* Task brief
Give back the full listing exactly, setting the pictures aside.

----

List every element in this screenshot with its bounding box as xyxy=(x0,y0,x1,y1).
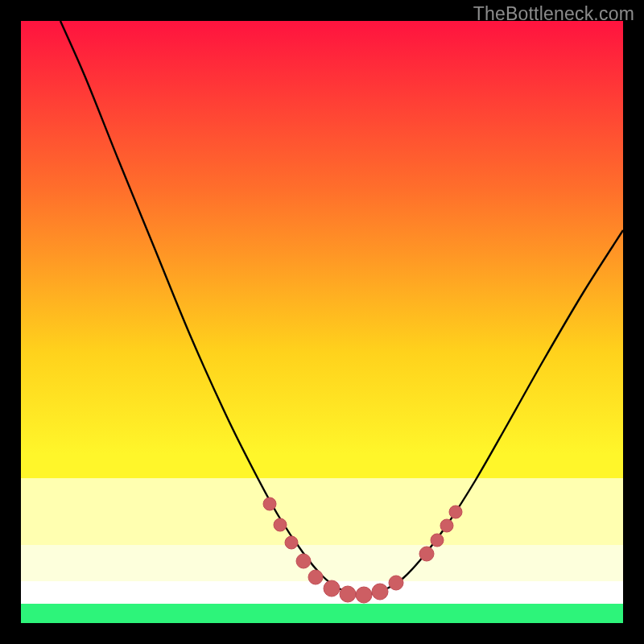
plot-area xyxy=(21,21,623,623)
marker-dot xyxy=(274,518,287,531)
curve-markers xyxy=(263,497,462,603)
marker-dot xyxy=(372,584,388,600)
marker-dot xyxy=(296,554,311,568)
marker-dot xyxy=(285,536,298,549)
marker-dot xyxy=(308,570,323,584)
marker-dot xyxy=(340,586,356,602)
marker-dot xyxy=(389,576,403,590)
marker-dot xyxy=(263,497,276,510)
marker-dot xyxy=(440,519,453,532)
marker-dot xyxy=(419,547,434,561)
watermark-text: TheBottleneck.com xyxy=(473,3,634,25)
marker-dot xyxy=(449,506,462,518)
marker-dot xyxy=(356,587,372,603)
bottleneck-curve xyxy=(60,21,623,595)
chart-svg xyxy=(21,21,623,623)
marker-dot xyxy=(324,580,340,597)
marker-dot xyxy=(431,534,444,547)
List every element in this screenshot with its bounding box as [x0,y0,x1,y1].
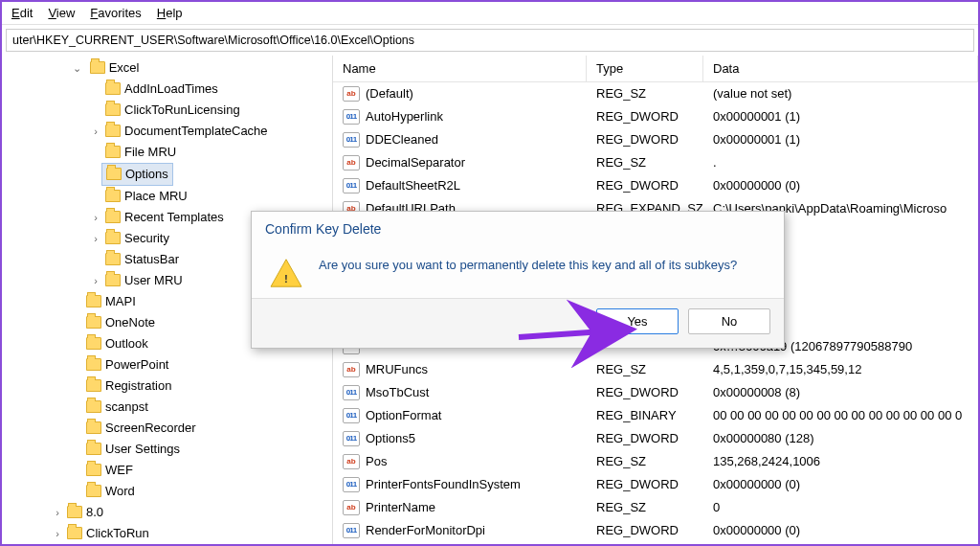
value-row[interactable]: 011OptionFormatREG_BINARY00 00 00 00 00 … [333,404,978,427]
folder-icon [105,146,121,158]
tree-item[interactable]: scanpst [71,397,332,418]
folder-icon [86,316,101,329]
tree-item[interactable]: ClickToRunLicensing [90,100,332,121]
folder-icon [86,485,101,497]
value-row[interactable]: abDecimalSeparatorREG_SZ. [333,151,978,174]
menu-view[interactable]: View [48,6,75,20]
header-name[interactable]: Name [333,56,587,81]
tree-item[interactable]: ClickToRun [52,523,332,544]
tree-item[interactable]: Place MRU [90,186,332,207]
binary-value-icon: 011 [343,408,360,423]
folder-icon [105,190,121,202]
value-row[interactable]: 011DDECleanedREG_DWORD0x00000001 (1) [333,128,978,151]
tree-item[interactable]: 8.0 [52,502,332,523]
value-row[interactable]: 011DefaultSheetR2LREG_DWORD0x00000000 (0… [333,174,978,197]
folder-icon [105,125,121,137]
tree-item[interactable]: Registration [71,375,332,397]
folder-icon [67,506,82,518]
menu-edit[interactable]: Edit [11,6,33,20]
string-value-icon: ab [343,500,360,515]
folder-icon [86,400,101,413]
chevron-down-icon[interactable] [71,57,82,79]
confirm-delete-dialog: Confirm Key Delete ! Are you sure you wa… [251,211,785,349]
folder-icon [86,337,101,350]
binary-value-icon: 011 [343,109,360,125]
folder-icon [105,82,121,95]
folder-icon [86,464,101,476]
folder-icon [67,527,82,539]
string-value-icon: ab [343,362,360,377]
chevron-icon[interactable] [90,270,101,291]
string-value-icon: ab [343,86,360,102]
chevron-icon[interactable] [90,121,101,142]
tree-item[interactable]: WEF [71,460,332,481]
folder-icon [86,379,101,392]
tree-item[interactable]: File MRU [90,142,332,163]
value-row[interactable]: 011AutoHyperlinkREG_DWORD0x00000001 (1) [333,105,978,128]
value-row[interactable]: 011Options5REG_DWORD0x00000080 (128) [333,427,978,450]
folder-icon [86,358,101,371]
binary-value-icon: 011 [343,178,360,193]
value-row[interactable]: abPosREG_SZ135,268,2424,1006 [333,450,978,473]
folder-icon [105,274,121,286]
value-row[interactable]: 011MsoTbCustREG_DWORD0x00000008 (8) [333,381,978,404]
folder-icon [86,421,101,434]
no-button[interactable]: No [688,308,770,334]
dialog-message: Are you sure you want to permanently del… [319,256,737,272]
tree-item[interactable]: DocumentTemplateCache [90,121,332,142]
svg-text:!: ! [284,273,288,284]
chevron-icon[interactable] [52,523,63,544]
folder-icon [106,168,122,180]
tree-item[interactable]: Options [90,163,332,186]
tree-item[interactable]: PowerPoint [71,354,332,375]
binary-value-icon: 011 [343,523,360,538]
value-row[interactable]: abMRUFuncsREG_SZ4,5,1,359,0,7,15,345,59,… [333,358,978,381]
value-row[interactable]: ab(Default)REG_SZ(value not set) [333,82,978,105]
binary-value-icon: 011 [343,431,360,446]
dialog-title: Confirm Key Delete [252,212,784,242]
binary-value-icon: 011 [343,385,360,400]
address-bar[interactable]: uter\HKEY_CURRENT_USER\Software\Microsof… [6,29,974,52]
chevron-icon[interactable] [90,207,101,228]
folder-icon [105,211,121,223]
menu-help[interactable]: Help [157,6,183,20]
folder-icon [86,295,101,307]
value-row[interactable]: 011PrinterFontsFoundInSystemREG_DWORD0x0… [333,473,978,496]
value-row[interactable]: 011RenderForMonitorDpiREG_DWORD0x0000000… [333,519,978,542]
tree-item[interactable]: AddInLoadTimes [90,79,332,100]
header-data[interactable]: Data [703,56,978,81]
value-row[interactable]: abPrinterNameREG_SZ0 [333,496,978,519]
tree-item[interactable]: ScreenRecorder [71,418,332,439]
column-headers: Name Type Data [333,56,978,82]
menu-favorites[interactable]: Favorites [90,6,141,20]
warning-icon: ! [269,258,303,288]
binary-value-icon: 011 [343,132,360,148]
folder-icon [105,103,121,116]
menu-bar: Edit View Favorites Help [2,2,978,25]
binary-value-icon: 011 [343,477,360,492]
string-value-icon: ab [343,155,360,171]
tree-item[interactable]: User Settings [71,439,332,460]
folder-icon [105,253,121,265]
tree-item[interactable]: Word [71,481,332,502]
folder-icon [90,61,105,74]
chevron-icon[interactable] [90,228,101,249]
header-type[interactable]: Type [587,56,703,81]
folder-icon [86,443,101,455]
string-value-icon: ab [343,454,360,469]
yes-button[interactable]: Yes [596,308,679,334]
folder-icon [105,232,121,244]
chevron-icon[interactable] [52,502,63,523]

----

* Output of the task
List every element in this screenshot with its bounding box as xyxy=(x0,y0,x1,y1).
plot-area xyxy=(21,21,623,623)
marker-dot xyxy=(274,518,287,531)
curve-markers xyxy=(263,497,462,603)
marker-dot xyxy=(372,584,388,600)
marker-dot xyxy=(296,554,311,568)
marker-dot xyxy=(285,536,298,549)
marker-dot xyxy=(308,570,323,584)
marker-dot xyxy=(340,586,356,602)
marker-dot xyxy=(389,576,403,590)
marker-dot xyxy=(263,497,276,510)
marker-dot xyxy=(440,519,453,532)
marker-dot xyxy=(419,547,434,561)
watermark-text: TheBottleneck.com xyxy=(473,3,634,25)
marker-dot xyxy=(449,506,462,518)
marker-dot xyxy=(356,587,372,603)
bottleneck-curve xyxy=(60,21,623,595)
chart-svg xyxy=(21,21,623,623)
marker-dot xyxy=(324,580,340,597)
marker-dot xyxy=(431,534,444,547)
List every element in this screenshot with its bounding box as [x0,y0,x1,y1].
value-row[interactable]: 011OptionFormatREG_BINARY00 00 00 00 00 … [333,404,978,427]
folder-icon [105,146,121,158]
tree-item[interactable]: scanpst [71,397,332,418]
folder-icon [86,316,101,329]
tree-item[interactable]: ClickToRunLicensing [90,100,332,121]
folder-icon [86,485,101,497]
value-row[interactable]: abDecimalSeparatorREG_SZ. [333,151,978,174]
menu-view[interactable]: View [48,6,75,20]
header-name[interactable]: Name [333,56,587,81]
tree-item[interactable]: ClickToRun [52,523,332,544]
tree-item[interactable]: Place MRU [90,186,332,207]
binary-value-icon: 011 [343,408,360,423]
folder-icon [105,190,121,202]
value-row[interactable]: 011DDECleanedREG_DWORD0x00000001 (1) [333,128,978,151]
tree-item[interactable]: 8.0 [52,502,332,523]
value-row[interactable]: 011DefaultSheetR2LREG_DWORD0x00000000 (0… [333,174,978,197]
folder-icon [105,125,121,137]
tree-item[interactable]: Registration [71,375,332,397]
folder-icon [67,506,82,518]
menu-edit[interactable]: Edit [11,6,33,20]
string-value-icon: ab [343,500,360,515]
folder-icon [86,400,101,413]
chevron-down-icon[interactable] [71,57,82,79]
confirm-delete-dialog: Confirm Key Delete ! Are you sure you wa… [251,211,785,349]
folder-icon [86,337,101,350]
binary-value-icon: 011 [343,109,360,125]
folder-icon [105,82,121,95]
folder-icon [86,464,101,476]
folder-icon [67,527,82,539]
string-value-icon: ab [343,362,360,377]
chevron-icon[interactable] [90,270,101,291]
string-value-icon: ab [343,86,360,102]
chevron-icon[interactable] [90,121,101,142]
tree-item[interactable]: WEF [71,460,332,481]
folder-icon [86,379,101,392]
tree-item[interactable]: File MRU [90,142,332,163]
value-row[interactable]: 011AutoHyperlinkREG_DWORD0x00000001 (1) [333,105,978,128]
value-row[interactable]: 011Options5REG_DWORD0x00000080 (128) [333,427,978,450]
folder-icon [86,358,101,371]
binary-value-icon: 011 [343,178,360,193]
value-row[interactable]: abPosREG_SZ135,268,2424,1006 [333,450,978,473]
folder-icon [105,274,121,286]
value-row[interactable]: 011MsoTbCustREG_DWORD0x00000008 (8) [333,381,978,404]
folder-icon [86,421,101,434]
no-button[interactable]: No [688,308,770,334]
dialog-message: Are you sure you want to permanently del… [319,256,737,272]
tree-item[interactable]: DocumentTemplateCache [90,121,332,142]
svg-text:!: ! [284,273,288,284]
chevron-icon[interactable] [52,523,63,544]
folder-icon [106,168,122,180]
tree-item[interactable]: Options [90,163,332,186]
tree-item[interactable]: PowerPoint [71,354,332,375]
binary-value-icon: 011 [343,523,360,538]
value-row[interactable]: abMRUFuncsREG_SZ4,5,1,359,0,7,15,345,59,… [333,358,978,381]
value-row[interactable]: ab(Default)REG_SZ(value not set) [333,82,978,105]
binary-value-icon: 011 [343,431,360,446]
dialog-title: Confirm Key Delete [252,212,784,242]
binary-value-icon: 011 [343,385,360,400]
address-bar[interactable]: uter\HKEY_CURRENT_USER\Software\Microsof… [6,29,974,52]
chevron-icon[interactable] [90,207,101,228]
folder-icon [105,211,121,223]
menu-help[interactable]: Help [157,6,183,20]
folder-icon [86,295,101,307]
value-row[interactable]: 011PrinterFontsFoundInSystemREG_DWORD0x0… [333,473,978,496]
value-row[interactable]: 011RenderForMonitorDpiREG_DWORD0x0000000… [333,519,978,542]
tree-item[interactable]: AddInLoadTimes [90,79,332,100]
header-data[interactable]: Data [703,56,978,81]
value-row[interactable]: abPrinterNameREG_SZ0 [333,496,978,519]
tree-item[interactable]: ScreenRecorder [71,418,332,439]
column-headers: Name Type Data [333,56,978,82]
menu-favorites[interactable]: Favorites [90,6,141,20]
warning-icon: ! [269,258,303,288]
binary-value-icon: 011 [343,132,360,148]
folder-icon [105,103,121,116]
menu-bar: Edit View Favorites Help [2,2,978,25]
binary-value-icon: 011 [343,477,360,492]
string-value-icon: ab [343,155,360,171]
tree-item[interactable]: User Settings [71,439,332,460]
folder-icon [105,253,121,265]
tree-item[interactable]: Word [71,481,332,502]
folder-icon [90,61,105,74]
chevron-icon[interactable] [90,228,101,249]
header-type[interactable]: Type [587,56,703,81]
folder-icon [86,443,101,455]
string-value-icon: ab [343,454,360,469]
yes-button[interactable]: Yes [596,308,679,334]
folder-icon [105,232,121,244]
chevron-icon[interactable] [52,502,63,523]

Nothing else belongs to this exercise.